Well in that case I would point to docs like The Betrayal. (or Enemies of the People about the atrocities of the Khmer Rouge).
The point here is not to dismiss the country that was decimated by an unnecessary war or the lives that were lost (both Vietnamese and American) but to say that what differentiated Vietnam from past conflicts was how unpopular it was at home. That was a big difference from WWI and WWII and I think that element is really what helped to define Vietnam and that era. When you think of “Vietnam”, you think of a war that was a waste of time and really divided the country, not a war where we gotta beat the Vietnamese and win and persevere! You know what I mean?
I agree with Brad on The Deer Hunter. I won’t make excuses for Tom Cruise but he has given worthwhile performances on occasion (Magnolia, Eyes Wide Shut) and in Born on the Fourth of July, while it’s not a great performance, him being in the film didn’t bother me the way he usually does.
Full Metal Jacket, and it’s not even close. Whereas FMJ was a suberbly crafted and visually striking masterpiece, I found Platoon to be somewhat dull and boring. Obviously I also thought Kubrick’s film did a much better job at portraying the horrors of war.
Hearts and Minds (doc) and pieces of the other films mentioned. The first half of Full Metal works better for me than the second.

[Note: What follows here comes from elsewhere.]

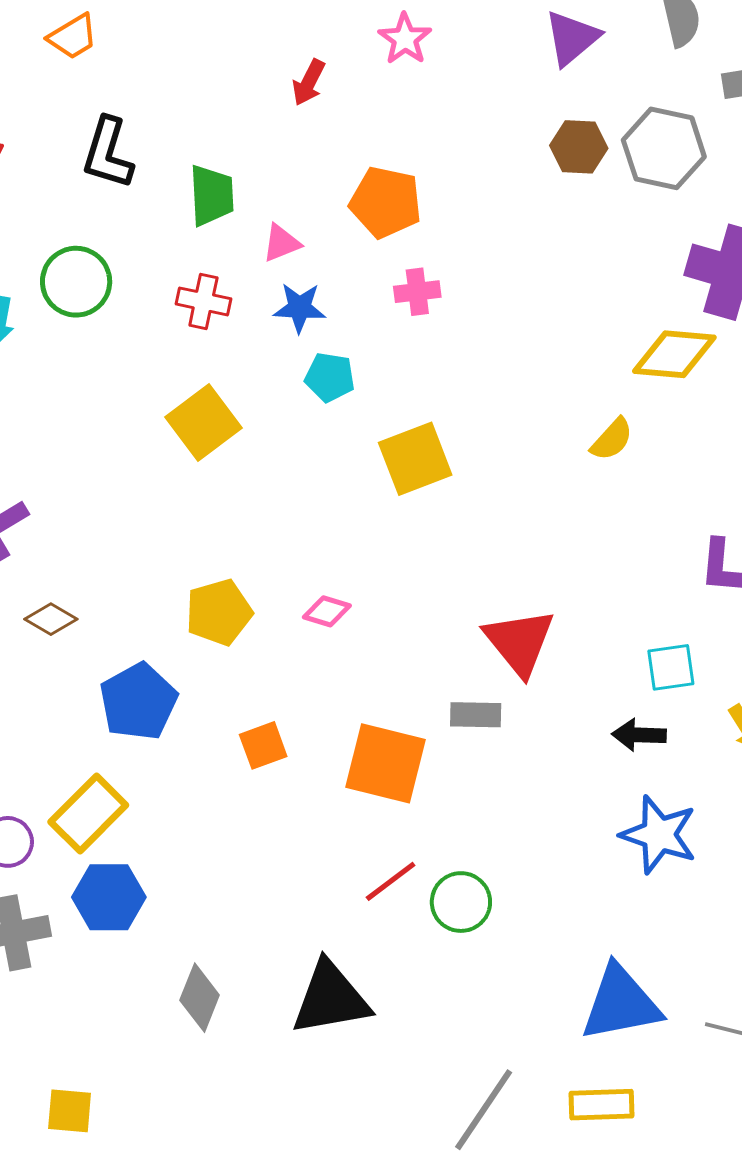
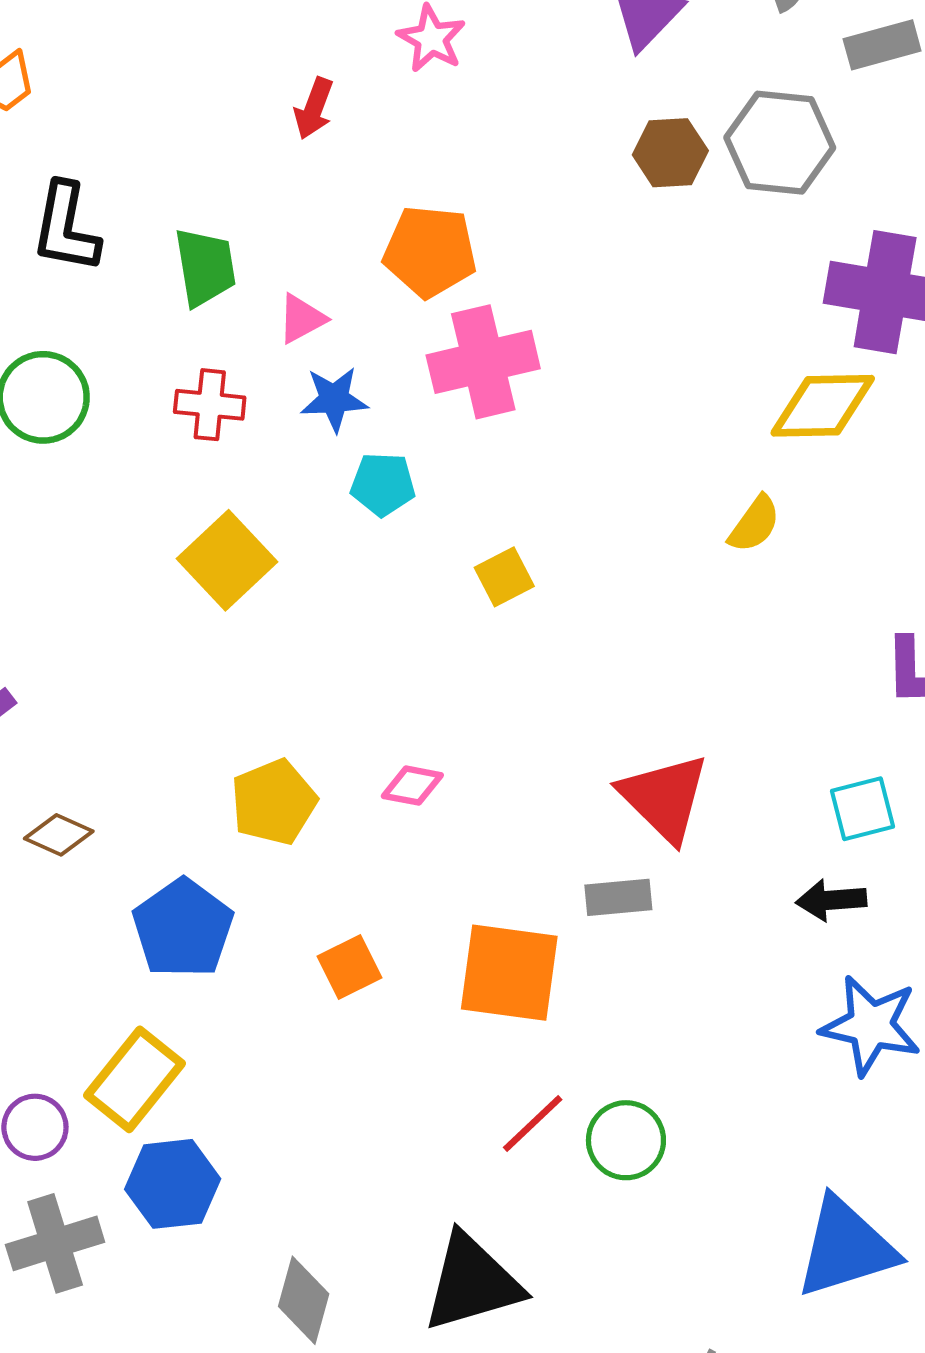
pink cross: (417, 292) -> (483, 362), size x1.8
yellow square: (415, 459) -> (504, 577), size x0.6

Platoon, FMJ and Apocalypse Now are all fine, each with different views to present.
Fucking fan boys…
Full Metal Jacket is the shit. Platoon is a solid film, but nowhere near. As for the actual question, I think the answer would be Platoon, as Stone was trying to recreate Vietnam and the war, whereas Full Metal Jacket could be any war.

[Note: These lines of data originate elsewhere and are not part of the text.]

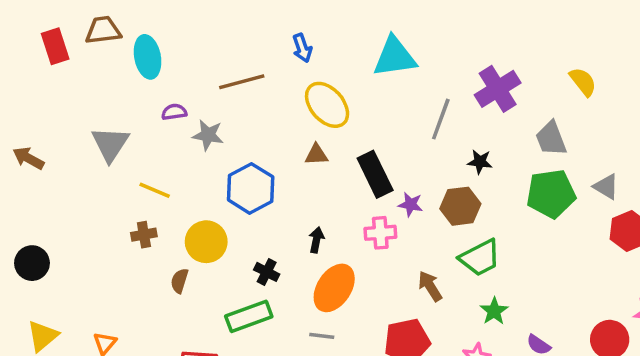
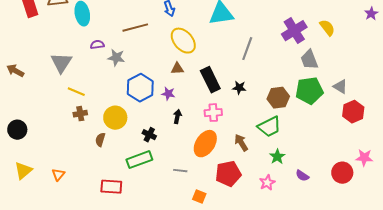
purple cross: (498, 89) -> (294, 31), moved
black star: (480, 162) -> (239, 88), moved
yellow line: (155, 190) -> (76, 92), moved
purple star: (411, 204) -> (168, 94), moved
brown hexagon: (460, 206) -> (278, 98), moved
orange ellipse: (334, 288) -> (205, 144), moved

Pretty much all US Vietnam movies have been wildly inaccurate for long stretches in each film. At least the boot camp portion of Full Metal Jacket is worthwhile.
Back to the original question …
I prefer the opinions of those who were actually there. While I was not in the war, I was a 21-year-old college student in 1986, and I was doing stringer work for the Wall Street Journal to make some extra coin. Platoon, while an exceptionally good film from the outset, became a social phenomenon because it was widely viewed as the first film which got it correct. Veteran after veteran came forward, and many were actually provided a catharsis to a better place, a more-healed existence, because of the film. I witnessed this firsthand, and I can’t concede there’s even an argument.

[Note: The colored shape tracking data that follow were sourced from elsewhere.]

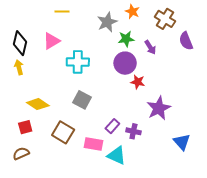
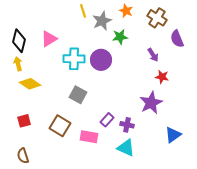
yellow line: (62, 12) -> (83, 11), moved, turned 72
purple arrow: (150, 47) -> (153, 55), moved
purple circle: (125, 63) -> (101, 60), moved
red star: (138, 82) -> (162, 77), moved
yellow diamond: (38, 104) -> (30, 84), moved
blue triangle: (182, 142) -> (173, 135), turned 36
brown semicircle: (21, 153) -> (23, 156), moved, turned -84
cyan triangle: (117, 156) -> (126, 148), moved

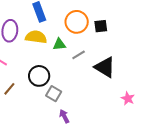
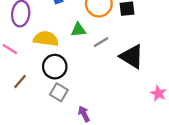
yellow semicircle: (36, 37) -> (46, 39), moved
gray square: (54, 94) -> (59, 92), moved

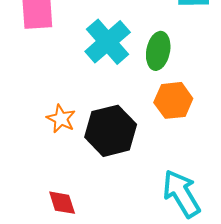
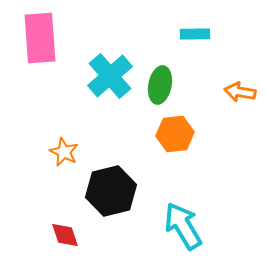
black hexagon: (111, 131) -> (111, 191), moved

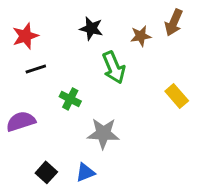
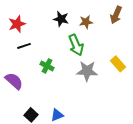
brown star: (141, 36) -> (86, 22), moved
purple semicircle: (21, 121) -> (14, 81), turned 60
gray star: (103, 133) -> (87, 71), moved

Kubrick’s film … and Coppola’s, and Ashby’s, and DePalma’s, however brilliant as films they may be … are fantasias – Stone’s is as close to document as narrative can get. And, as the only filmmaker mentioned who is a veteran of that war, one hopes Stone was able to exorcise some of his own Southeast Asian demons.
I also think he did one hell of a follow-up – his own Coming Home, if you will – with Born on the Fourth of July.
I’ve felt closer to Stone’s Platoon, and he also goes on to explore more issues of the war in Born On the Fourth of July (the aftermath of coming home), and in Heaven & Earth (from the point of view of a Vietnamese girl subject to the abuses and tragedies of growing up during the war, as well as marrying an American soldier and coming overseas).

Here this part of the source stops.